И если лебедь, грузно вышедший на берег, готов её слушать, она расскажет ему по памяти всё, что там было написано.
Свердловск, ноябрь 1986 г. – март 1987 г.
Старый дневник Ксаны
Димку забрали в армию. Не в Афган и не в морфлот, а в Эстонию. Я ему даже немного завидую, потому что всегда очень хотела побывать в Прибалтике. Брат служит не в Таллине, а в городке Тапа неподалёку от границы с Россией, и пока это не служба, а «учебка». Мама уже немного успокоилась и даже говорит, что поедет на присягу, если ей удастся совместить это с командировкой в Ленинград. Меня она с собой не возьмёт, я должна учиться, хотя, по-моему, я всем уже доказала, что могу сдать экзамены приличнее некоторых. Например, Варя получила «три» по алгебре, у Таракановой вообще сплошные трояки, и Алина Юрьевна советовала ей продолжить обучение в ПТУ, но Княжна и бровью не повела, явилась в девятый класс, будто так и надо.
На проводы она тоже, конечно, явилась, причём играла там, как сказала мама, первую скрипку. Держала Димку под руку, обнималась с ним, даже всплакнула, хотя она не из плаксивых, я-то знаю. Димка лысый был такой смешной! И почему-то ещё сильнее в таком виде походил на Танечку, хотя у неё длинные волнистые волосы.
Брат пишет Таракановой письма чуть не каждый день, а мне прислал только одно письмо с просьбой отправить ему бандеролью пять пачек «Космоса». Я и раньше знала, что он курит, но не до такой же степени, чтобы сразу пять пачек! Попросила Рината Файрушина из нашего класса, он обещал завтра сходить со мной за сигаретами. Ринат уже бреется, ему точно продадут. Деньги взяла у мамы, сказала, что в классе собирают ко Дню учителя.
С классом ездили на днях в лесхоз, часа четыре работали, а потом бесились в своё удовольствие. Ринат взял фотоаппарат и уже даже напечатал снимки. Я рассматриваю себя на этих снимках и думаю, какая же я всё-таки уродина. Может, всё дело в этих косах, которые мама не разрешает отрезать? Ну и одета я немодно. Надеюсь, мама привезёт мне из Эстонии что-нибудь новое – джинсы, как у Вари, или белые полусапожки, как у Люси Имановой.
Тараканова в лесхозе вела себя вызывающе. Видел бы Димка!
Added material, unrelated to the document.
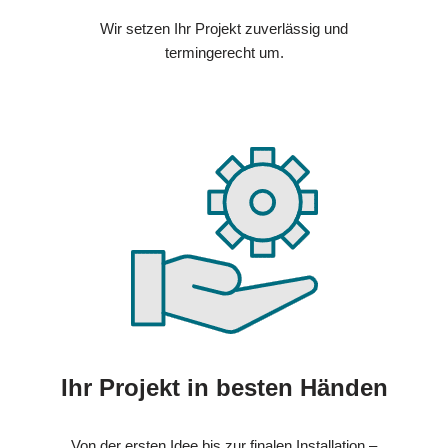
Wir setzen Ihr Projekt zuverlässig und
termingerecht um.
Ihr Projekt in besten Händen
Von der ersten Idee bis zur finalen Installation –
Ринат сфотографировал, как она лежит на траве в спортивных штанах и тёмном лифчике: изображает, что это у неё верх от купальника! Руки закинула за голову, под мышками рыжие волосы – как кисточки для рисования. На носу очки с «флагом», которые она взяла у кого-то из мальчишек. Фу! Не понимаю, как можно встречаться с такой девочкой. Вот возьму и пошлю брату в армию эту фотографию. Уверена, он тут же охладеет к Ире. Но это я только здесь так говорю, на самом деле не возьму и не пошлю. Это было бы подло.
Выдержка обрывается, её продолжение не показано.